Mon interlocuteur me dévisage, de plus en plus perdu :

- "Parce que ...il drague ? Vous êtes sûr que c'est un ange ?"

- "Affirmatif mon vieux. Mais avec le temps et les différentes représentations artistiques, les hommes ont parfois oublié que les Anges sont avant tout des combattants, des guerriers qui protègent leur monde et ne reculent devant rien pour accomplir leur mission. On les représente parfois comme de petits enfants tous nus et tous dodus ... Ça, ça les énerve beaucoup !" Dis-je en riant de plus belle, en repensant à la tête de Mick quand il avait découvert les images de ses camarades en petits enfants à peine culottés, tout en bourrelets et en plumes chatoyantes, armés de charmants arcs nacrés sur les cartes de la Saint Valentin américaine ... A mourir de rire !


L'homme aux lunettes rondes se cale contre le dossier de sa chaise, prend une grande inspiration et lâche :

- "Bon, de toute façon, j'y connais pas grand-chose en religion chrétienne, alors ... Je vais vous laisser continuer ..."

J'acquiesce :

- "Merci ..."


***

- "Qu'est-ce que vous avez encore fait à Kazue ?" Demanda Mick, les bras fermement croisés sur sa poitrine, nous toisant, le regard noir et ses énormes ailes grises déployées, imposant sa force.

- "Tout doux l'Angelot ..." Murmurai-je en me frottant l'arrière du crâne, fâché de ne pas l'avoir senti arriver.

Je repris lentement mes esprits, sentant déjà un petit mal de crâne s'éveiller juste au-dessus de ma nuque. J'ajoutai d'un ton cynique : 

- "Pas la peine de frimer autant avec toutes tes plumes, là ! On sait que tu es le plus fort !"

Il me jeta un regard assassin et fit claquer l'air avec son aile juste sous mon nez puis il se mit accroupi pour aider le Prof à se relever :

- "Pardon l'Ancien, mais vous saviez que je punirai de cette manière quiconque s'en approchera de trop près. Je vous avais déjà prévenu la dernière fois, non ?"


Les Anges ne s'encombrent pas de circonstances atténuantes et considèrent la tolérance comme une faiblesse. Ce qu'ils disent, ils le font. Ils n'ont qu'une seule parole et ne reviennent jamais sur un châtiment. Vous dérogez à la règle : punition. Vous pleurez ? Vous avez mal ? Tant pis : vous étiez prévenus.

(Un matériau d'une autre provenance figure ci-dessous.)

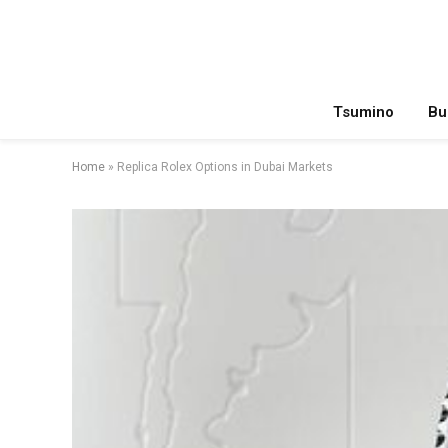
Tsumino
Bu
Home
»
Replica Rolex Options in Dubai Markets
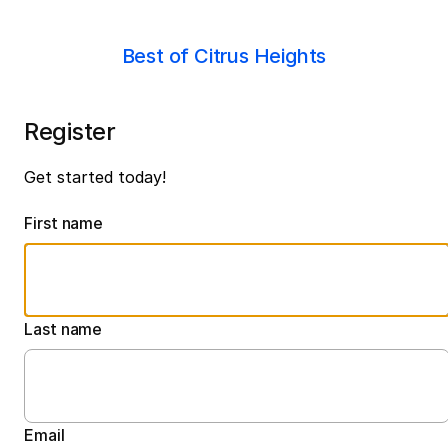
Best of Citrus Heights
Register
Get started today!
First name
Last name
Email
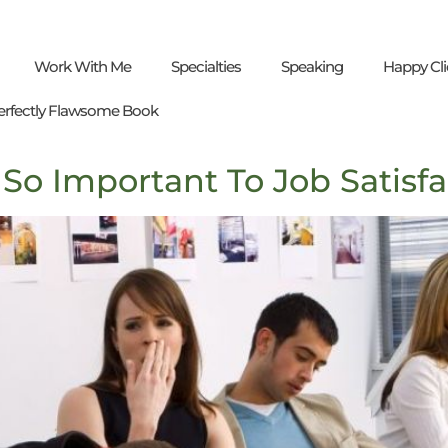
Work With Me
Specialties
Speaking
Happy Cli
erfectly Flawsome Book
So Important To Job Satisfa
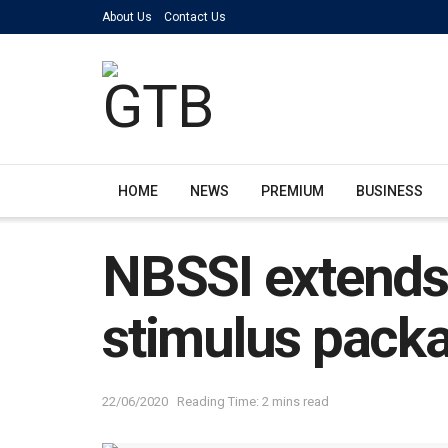
About Us
Contact Us
HOME
NEWS
PREMIUM
BUSINESS
NBSSI extends
stimulus pack
22/06/2020
Reading Time: 2 mins read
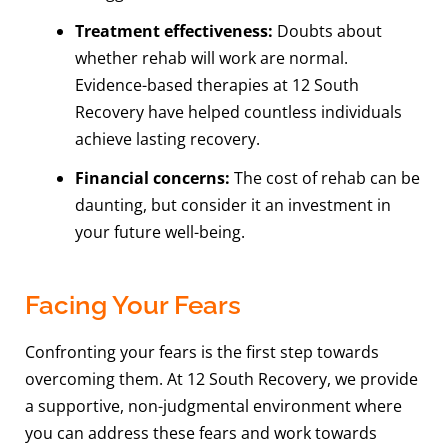
Treatment effectiveness:
Doubts about
whether rehab will work are normal.
Evidence-based therapies at 12 South
Recovery have helped countless individuals
achieve lasting recovery.
Financial concerns:
The cost of rehab can be
daunting, but consider it an investment in
your future well-being.
Facing Your Fears
Confronting your fears is the first step towards
overcoming them. At 12 South Recovery, we provide
a supportive, non-judgmental environment where
you can address these fears and work towards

Pour moi qui ai été élevé dans la jungle avec les guérilleros, j'arrivais parfaitement à m'adapter à ce genre de fonctionnement mais, parfois, les humains avaient plus de difficultés et pensaient que les Anges pourraient faire preuve d'indulgence et leur pardonner certaines incartades. Peine perdue. Ils étaient tous parfaitement dépourvus de cette qualité. L'indulgence, c'était, apparemment l'affaire de leur chef incontesté, mais, ça, c'est un autre sujet.


Le Prof se redressa et se massa le bas du dos : 

- "Alors, oui, tu avais prévenu et j’ai appliqué les consignes à la lettre, je ne l’ai pas approchée du tout !" 

Mick le regarda en clignant des paupières, interloqué.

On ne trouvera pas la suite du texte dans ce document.